Choice of Physician
Jan 27, 2014
- Jack Martone, The American Equity Underwriters, Inc.
Except for the February 17, 2009, recreational boat repair amendment to section 2(3)(F), the Longshore Act has not been amended since 1984. And since 1984 there have been significant changes in the workers’ compensation laws of many states. Consequently, there are provisions in the Longshore Act that are conspicuous because of trends in states’ laws in other directions.
One example involves choice of physician and supervision of medical care.
Many states now use employer and carrier appointed medical review boards to evaluate and approve medical treatment in workers’ compensation cases.
This trend has not been reflected in the Longshore Act.
(All references to “the Secretary” below mean the Secretary of Labor.)
Section 7(b) of the Longshore Act (33 U.S.C. 907(b)) states: “The employee shall have the right to choose an attending physician authorized by the Secretary to provide medical care under this Act ….”
The injured worker picks his treating doctor. This right of the injured worker is as unconditional as anything gets in the Longshore Act, but there are several considerations that come into play.
For example, Section 7(b) goes on to say: “… If, due to the nature of the injury, the employee is unable to select his physician and the nature of the injury requires immediate medical treatment and care, the employer shall select a physician for him.”
In such an emergency situation, although it is unstated, it is understood that the employer’s selection does not eliminate the worker’s right to choose when he is able to do so. An issue may arise, however, if the worker continues to see the employer selected doctor for treatment for a significant period of time before seeking to change.
Section 7(b) also provides that, “The Secretary shall actively supervise the medical care rendered to injured employees, … and shall have authority to determine the necessity, character, and sufficiency of any medical aid furnished or to be furnished, and may, on his own initiative or at the request of the employer, order a change of physicians or hospitals when in his judgment such change is desirable or necessary in the interest of the employee ….”
This authority to “actively supervise the medical care” is delegated from the Secretary through the Director, Office of Workers’ Compensation Programs, to the District Directors of the Division of Longshore and Harbor Workers’ Compensation. Based on this authority most medical management issues are handled in the district offices of the Division of Longshore and Harbor Workers’ Compensation.

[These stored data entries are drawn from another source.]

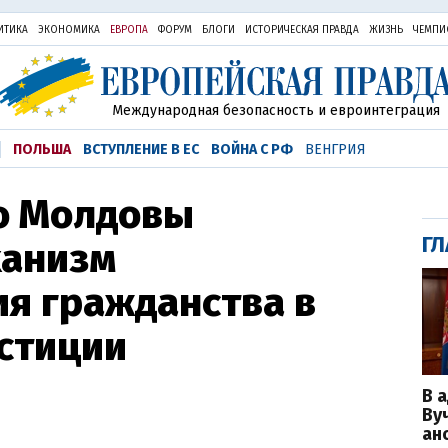
ИТИКА
ЭКОНОМИКА
ЕВРОПА
ФОРУМ
БЛОГИ
ИСТОРИЧЕСКАЯ ПРАВДА
ЖИЗНЬ
ЧЕМПИ
Международная безопасность и евроинтеграция
ПОЛЬША
ВСТУПЛЕНИЕ В ЕС
ВОЙНА С РФ
ВЕНГРИЯ
о Молдовы
ГЛ
ханизм
я гражданства в
стиции
В 
Ву
ан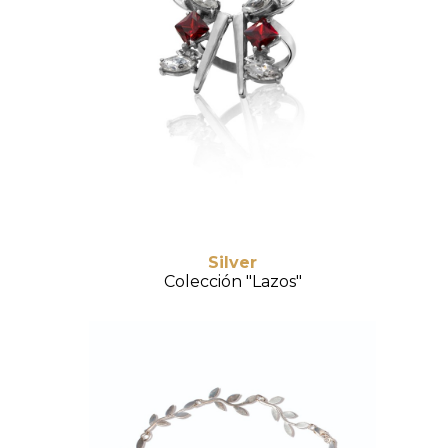
Silver
Colección "Lazos"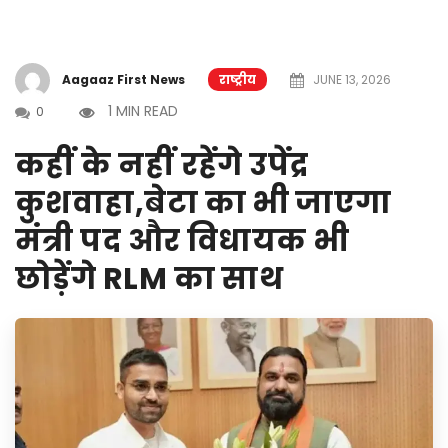
Aagaaz First News
राष्ट्रीय
JUNE 13, 2026
1 MIN READ
0
कहीं के नहीं रहेंगे उपेंद्र
कुशवाहा,बेटा का भी जाएगा
मंत्री पद और विधायक भी
छोड़ेंगे RLM का साथ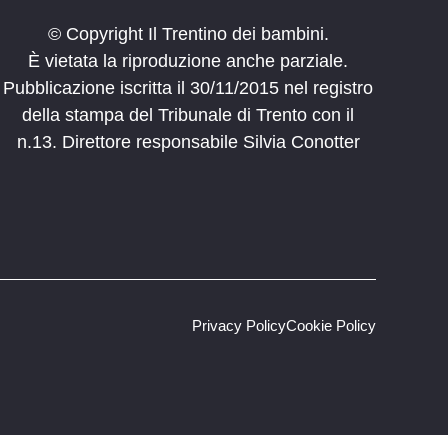
© Copyright Il Trentino dei bambini.
È vietata la riproduzione anche parziale.
Pubblicazione iscritta il 30/11/2015 nel registro
della stampa del Tribunale di Trento con il
n.13. Direttore responsabile Silvia Conotter
Privacy Policy
Cookie Policy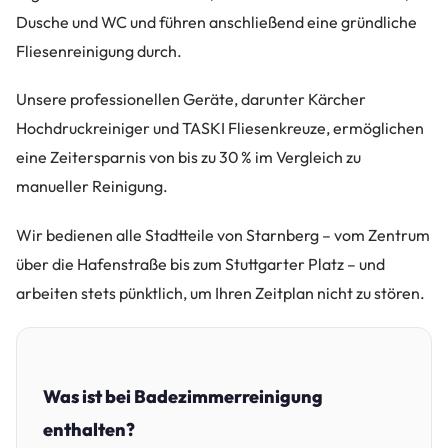
Dusche und WC und führen anschließend eine gründliche
Fliesenreinigung durch.
Unsere professionellen Geräte, darunter Kärcher
Hochdruckreiniger und TASKI Fliesenkreuze, ermöglichen
eine Zeitersparnis von bis zu 30 % im Vergleich zu
manueller Reinigung.
Wir bedienen alle Stadtteile von Starnberg – vom Zentrum
über die Hafenstraße bis zum Stuttgarter Platz – und
arbeiten stets pünktlich, um Ihren Zeitplan nicht zu stören.
Was ist bei Badezimmerreinigung
enthalten?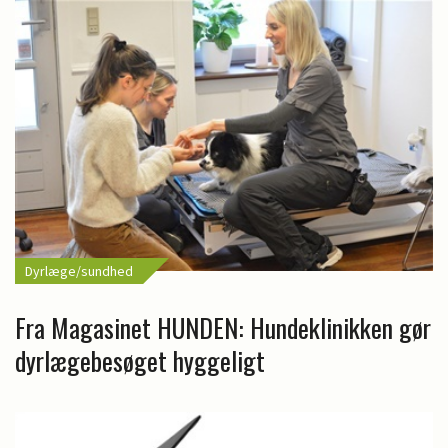
Dyrlæge/sundhed
Fra Magasinet HUNDEN: Hundeklinikken gør
dyrlægebesøget hyggeligt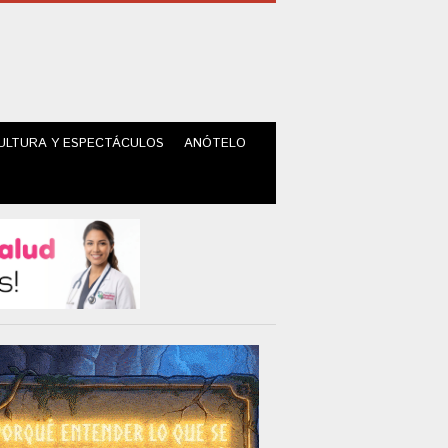
ULTURA Y ESPECTÁCULOS
ANÓTELO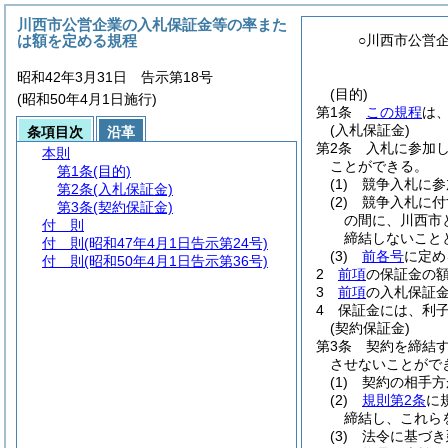
川西市公営企業の入札保証金等の率また
は額を定める規程
○川西市公営
昭和42年3月31日 告示第18号
(目的)
(昭和50年4月1日施行)
第1条
この規程
は
(入札保証金)
条項目次
沿革
第2条
入札に参加
本則
ことができる。
第1条
(目的)
(1)
競争入札に参
第2条
(入札保証金)
(2)
競争入札に付
第3条
(契約保証金)
の間に、川西市
付 則
締結しないこと
付 則
(昭和47年4月1日告示第24号)
(3)
前各号
に定め
付 則
(昭和50年4月1日告示第36号)
2
前項
の保証金の額
3
前項
の入札保証
4
保証金には、利
(契約保証金)
第3条
契約を締結
させないことがで
(1)
契約の相手方
(2)
規則第2条
に
締結し、これら
(3)
法令に基づき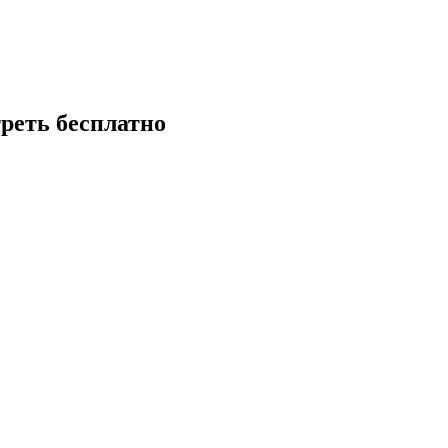
реть бесплатно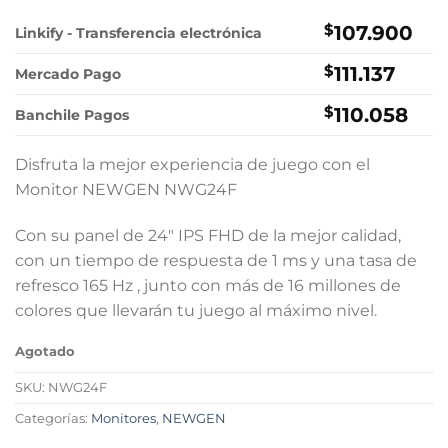
precio
precio
original
actual
$
107.900
Linkify - Transferencia electrónica
era:
es:
$
111.137
$134.900.
$107.900.
Mercado Pago
$
110.058
Banchile Pagos
Disfruta la mejor experiencia de juego con el
Monitor NEWGEN NWG24F
Con su panel de 24″ IPS FHD de la mejor calidad,
con un tiempo de respuesta de 1 ms y una tasa de
refresco 165 Hz , junto con más de 16 millones de
colores que llevarán tu juego al máximo nivel.
Agotado
SKU:
NWG24F
Categorías:
Monitores
,
NEWGEN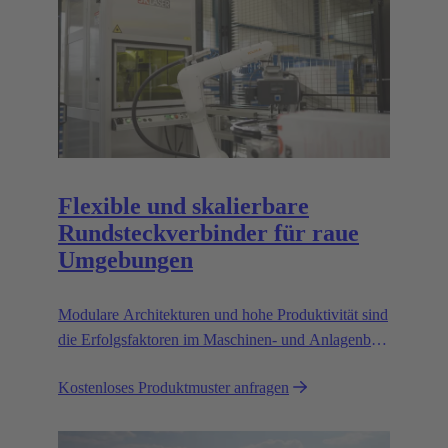
Flexible und skalierbare
Rundsteckverbinder für raue
Umgebungen
Modulare Architekturen und hohe Produktivität sind
die Erfolgsfaktoren im Maschinen- und Anlagenbau.
Flexible und zuverlässige Schnittstellen sind ein
Kostenloses Produktmuster anfragen
Schlüssel zum Erfolg.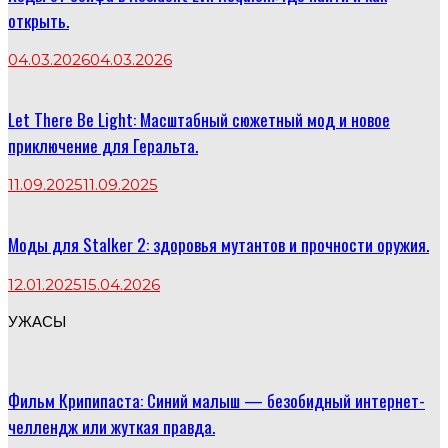
открыть.
04.03.2026
04.03.2026
Let There Be Light: Масштабный сюжетный мод и новое
приключение для Геральта.
11.09.2025
11.09.2025
Моды для Stalker 2: здоровья мутантов и прочности оружия.
12.01.2025
15.04.2026
УЖАСЫ
Фильм Крипипаста: Синий малыш — безобидный интернет-
челлендж или жуткая правда.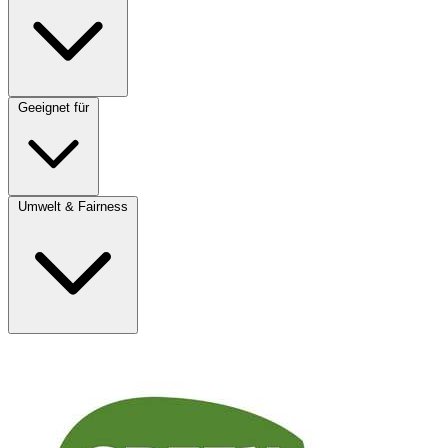
Geeignet für
Umwelt & Fairness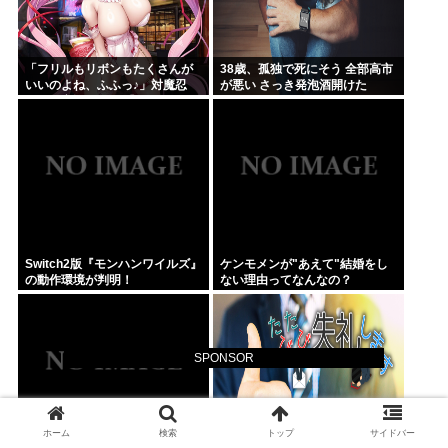
「フリルもリボンもたくさんが
38歳、孤独で死にそう 全部高市
いいのよね、ふふっ♪」対魔忍
が悪い さっき発泡酒開けた
RPG・新イベント『バニーとヨ
ミハラクライシス』
Switch2版『モンハンワイルズ』
ケンモメンが"あえて"結婚をし
の動作環境が判明！
ない理由ってなんなの？
SPONSOR
ホーム
検索
トップ
サイドバー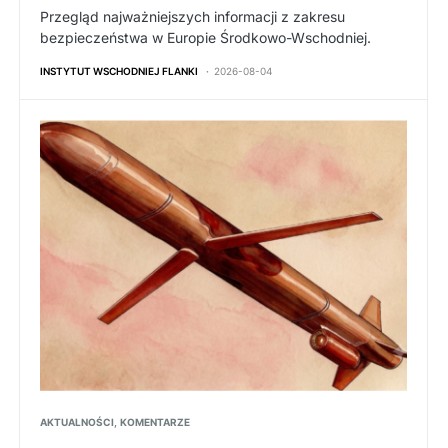
Przegląd najważniejszych informacji z zakresu
bezpieczeństwa w Europie Środkowo-Wschodniej.
INSTYTUT WSCHODNIEJ FLANKI
2026-08-04
AKTUALNOŚCI
KOMENTARZE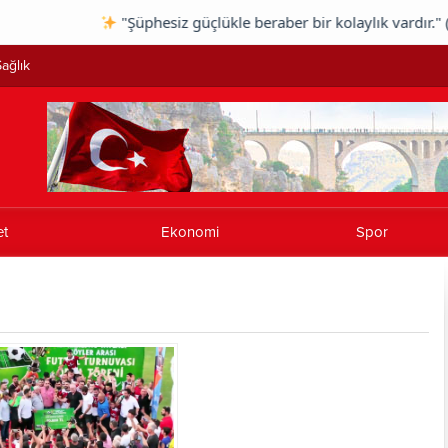
"Şüphesiz güçlükle beraber bir kolaylık vardır." (İn
ağlık
et
Ekonomi
Spor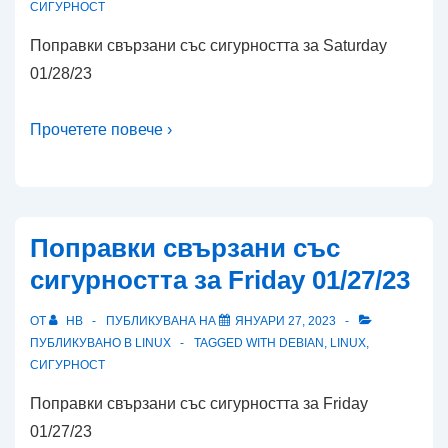
СИГУРНОСТ
Поправки свързани със сигурността за Saturday
01/28/23
Прочетете повече ›
Поправки свързани със
сигурността за Friday 01/27/23
ОТ
HB
ПУБЛИКУВАНА НА
ЯНУАРИ 27, 2023
ПУБЛИКУВАНО В
LINUX
TAGGED WITH
DEBIAN
,
LINUX
,
СИГУРНОСТ
Поправки свързани със сигурността за Friday
01/27/23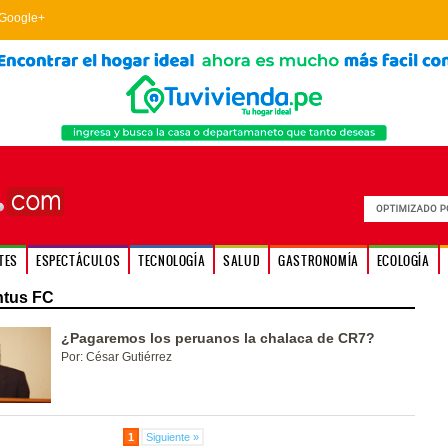
Google+
TES
ESPECTÁCULOS
TECNOLOGÍA
SALUD
GASTRONOMÍA
ECOLOGÍA
ntus FC
¿Pagaremos los peruanos la chalaca de CR7?
Por: César Gutiérrez
1
Siguiente »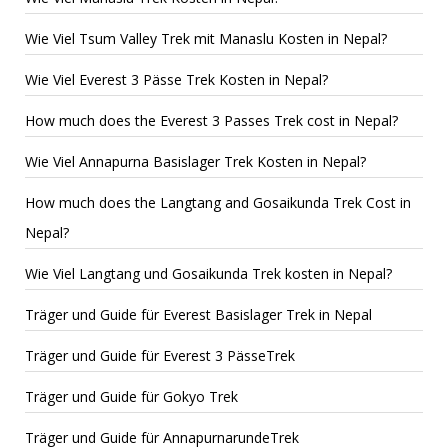
Wie Viel Tsum Valley Trek mit Manaslu Kosten in Nepal?
Wie Viel Everest 3 Pässe Trek Kosten in Nepal?
How much does the Everest 3 Passes Trek cost in Nepal?
Wie Viel Annapurna Basislager Trek Kosten in Nepal?
How much does the Langtang and Gosaikunda Trek Cost in
Nepal?
Wie Viel Langtang und Gosaikunda Trek kosten in Nepal?
Träger und Guide für Everest Basislager Trek in Nepal
Träger und Guide für Everest 3 PässeTrek
Träger und Guide für Gokyo Trek
Träger und Guide für AnnapurnarundeTrek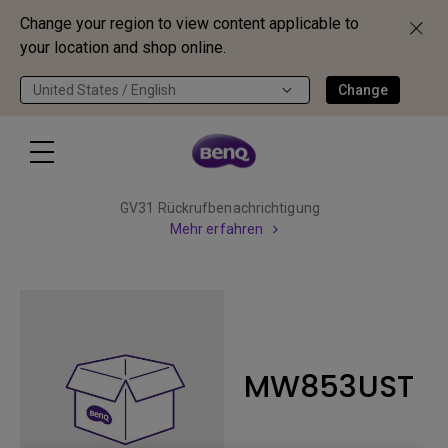
Change your region to view content applicable to
your location and shop online.
United States / English
Change
GV31 Rückrufbenachrichtigung
Mehr erfahren
MW853UST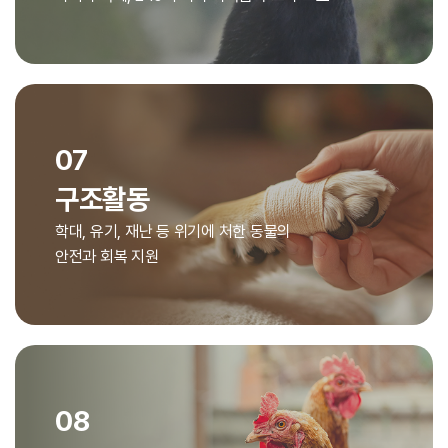
07
구조활동
학대, 유기, 재난 등 위기에 처한 동물의
안전과 회복 지원
08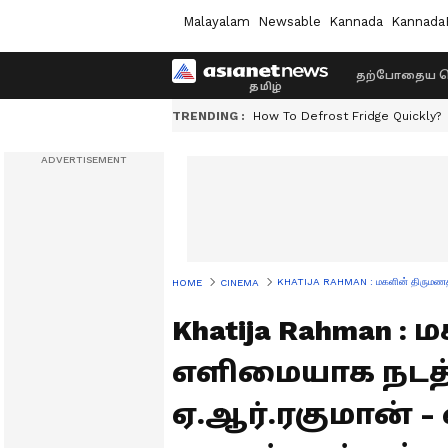
Malayalam
Newsable
Kannada
Kannada
தற்போதைய ச
TRENDING :
How To Defrost Fridge Quickly?
KHATIJA RAHMAN : மகளின் திருமணத்தை
HOME
CINEMA
Khatija Rahman 
எளிமையாக நடத்த
ஏ.ஆர்.ரகுமான் 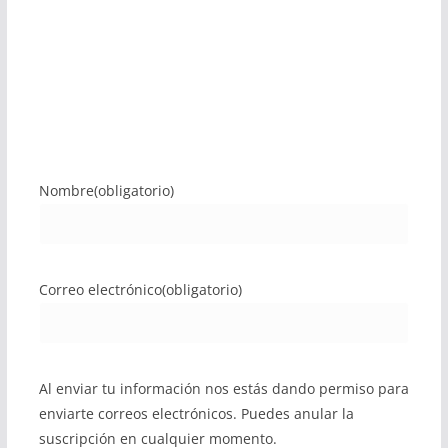
Nombre
(obligatorio)
Correo electrónico
(obligatorio)
Al enviar tu información nos estás dando permiso para
enviarte correos electrónicos. Puedes anular la
suscripción en cualquier momento.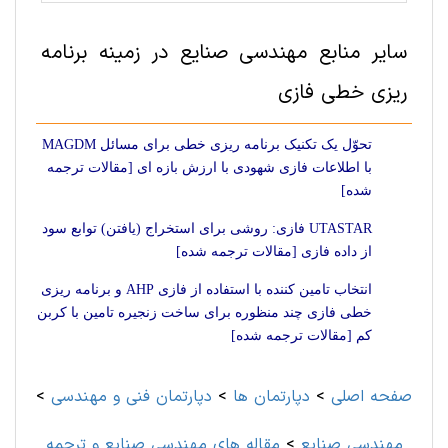
سایر منابع مهندسی صنايع در زمینه برنامه
ریزی خطی فازی
تحوّل یک تکنیک برنامه ریزی خطی برای مسائل MAGDM
با اطلاعات فازی شهودی با ارزش بازه ای [مقالات ترجمه
شده]
UTASTAR فازی: روشی برای استخراج (یافتن) توابع سود
از داده فازی [مقالات ترجمه شده]
انتخاب تامین کننده با استفاده از فازی AHP و برنامه ریزی
خطی فازی چند منظوره برای ساخت زنجیره تامین با کربن
کم [مقالات ترجمه شده]
صفحه اصلی
>
دپارتمان ها
>
دپارتمان فنی و مهندسی
>
مهندسی صنايع
>
مقاله های مهندسی صنايع و ترجمه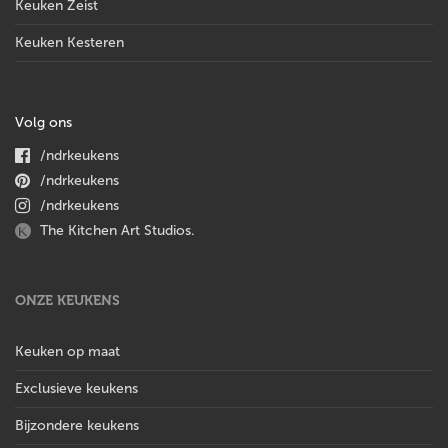
Keuken Zeist
Keuken Kesteren
Volg ons
/ndrkeukens
/ndrkeukens
/ndrkeukens
The Kitchen Art Studios.
ONZE KEUKENS
Keuken op maat
Exclusieve keukens
Bijzondere keukens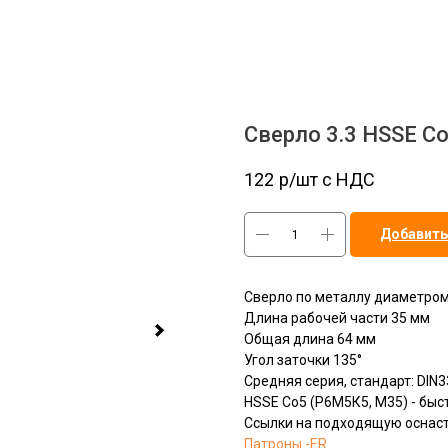
Сверло 3.3 HSSE C
122
р/шт c НДС
Добавить
Сверло по металлу диаметром
Длина рабочей части 35 мм
Общая длина 64 мм
Угол заточки 135°
Средняя серия, стандарт: DIN3
HSSЕ Сo5 (Р6М5К5, М35) - бы
Ссылки на подходящую оснаст
Патроны -ER__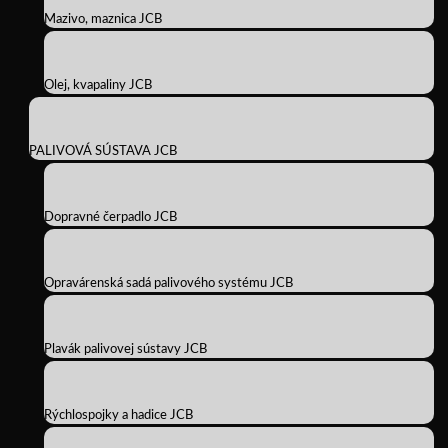
Mazivo, maznica JCB
Olej, kvapaliny JCB
PALIVOVÁ SÚSTAVA JCB
Dopravné čerpadlo JCB
Opravárenská sadá palivového systému JCB
Plavák palivovej sústavy JCB
Rýchlospojky a hadice JCB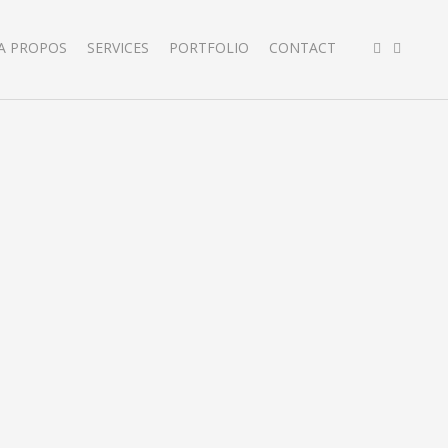
A PROPOS
SERVICES
PORTFOLIO
CONTACT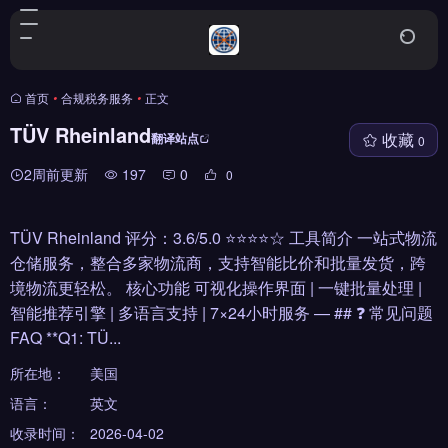
首页
•
合规税务服务
•
正文
TÜV Rheinland
收藏
翻译站点
0
2周前更新
197
0
0
TÜV Rheinland 评分：3.6/5.0 ⭐⭐⭐⭐☆ 工具简介 一站式物流
仓储服务，整合多家物流商，支持智能比价和批量发货，跨
境物流更轻松。 核心功能 可视化操作界面 | 一键批量处理 |
智能推荐引擎 | 多语言支持 | 7×24小时服务 — ## ❓ 常见问题
FAQ **Q1: TÜ...
所在地：
美国
语言：
英文
收录时间：
2026-04-02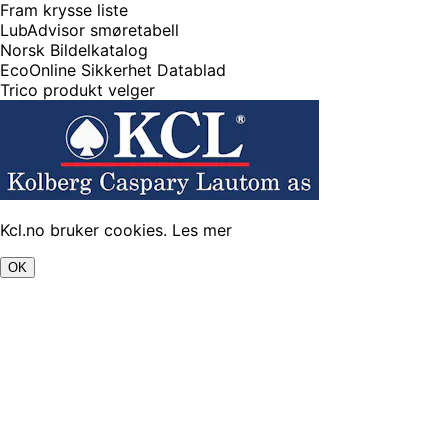
Fram krysse liste
LubAdvisor smøretabell
Norsk Bildelkatalog
EcoOnline Sikkerhet Datablad
Trico produkt velger
Kcl.no bruker cookies.
Les mer
OK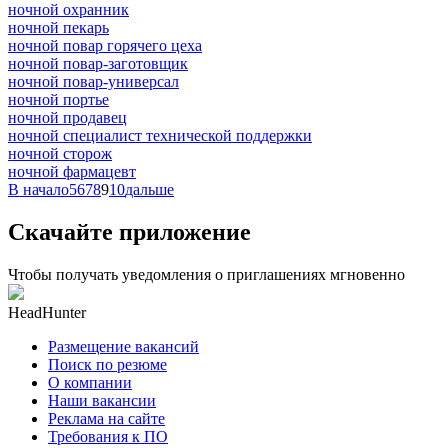
ночной охранник
ночной пекарь
ночной повар горячего цеха
ночной повар-заготовщик
ночной повар-универсал
ночной портье
ночной продавец
ночной специалист технической поддержки
ночной сторож
ночной фармацевт
В начало
5
6
7
8
9
10
дальше
Скачайте приложение
Чтобы получать уведомления о приглашениях мгновенно
HeadHunter
Размещение вакансий
Поиск по резюме
О компании
Наши вакансии
Реклама на сайте
Требования к ПО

Issues involving factual disputes are referred to the Office of Administrative Law Judges.
The choice of treating physician must be made from among those physicians “authorized by the Secretary”. “Authorized by the Secretary” means that all properly licensed physicians are authorized to treat workers under the Longshore Act.
According to the DOL’s regulations at 20 C.F.R. 702.404, the term physician includes doctors of medicine, surgeons, podiatrists, dentists, clinical psychologists, optometrists, chiropractors, and osteopathic practitioners within the scope of their practice as defined by State law. The term includes chiropractors only to the extent that their reimbursable services are limited to treatment consisting of manual manipulation of the spine to correct a subluxation shown by X-ray or clinical findings.
(Section 7(c) provides a limit: that injured workers cannot choose a physician who is on the Department of Labor’s annually prepared list of physicians who are not authorized to provide medical care or services under the Act.)
Also, unless there is prior approval by the U.S. Department of Labor’s District Director, the worker’s choice is limited to doctors located within 25 miles of the employee’s home or place of work. This limitation does not apply to referrals by the treating physician for specialized treatment or examination.
Finally, section 7(b) states that, “Change of physicians at the request of employees shall be permitted in accordance with regulations of the Secretary.”
Once the injured worker has made his initial, non-emergency, choice of attending physician any subsequent change must have the prior written approval of the employer/carrier or the District Director. This consent is always granted in cases where an employee’s initial choice was not a specialist whose service is necessary for or appropriate to proper care and treatment. In all other cases, consent may be given upon a showing of good cause for change based on the evaluation of the justification for change presented by the injured worker. And as noted above, the best time to request a change is shortly after the injury or shortly after treatment has begun. The more time that passes in treatment with the initial choice, the more questions that will arise with regard to the good cause or justification for any change.
Finally, the injured worker does not have the right to select his own pharmacy. Pharmacies are not included in the definition of “physician”.
So, under the Longshore Act, the injured worker chooses his treating physician, and medical issues are addressed in the Department of Labor’s Longshore district offices.
ABOUT THE AUTHOR
John A. (Jack) Martone served for 27 years in the U.S. Department of Labor, Office of Workers’ Compensation Programs, as the Chief, Branch of Insurance, Financial Management, and Assessments and Acting Director, Division of Longshore and Harbor Workers’ Compensation. Jack joined The American Equity Underwriters, Inc. (AEU) in 2006, where he serves as Senior Vice President, AEU Advisory Services and is the moderator of AEU's Longshore Insider.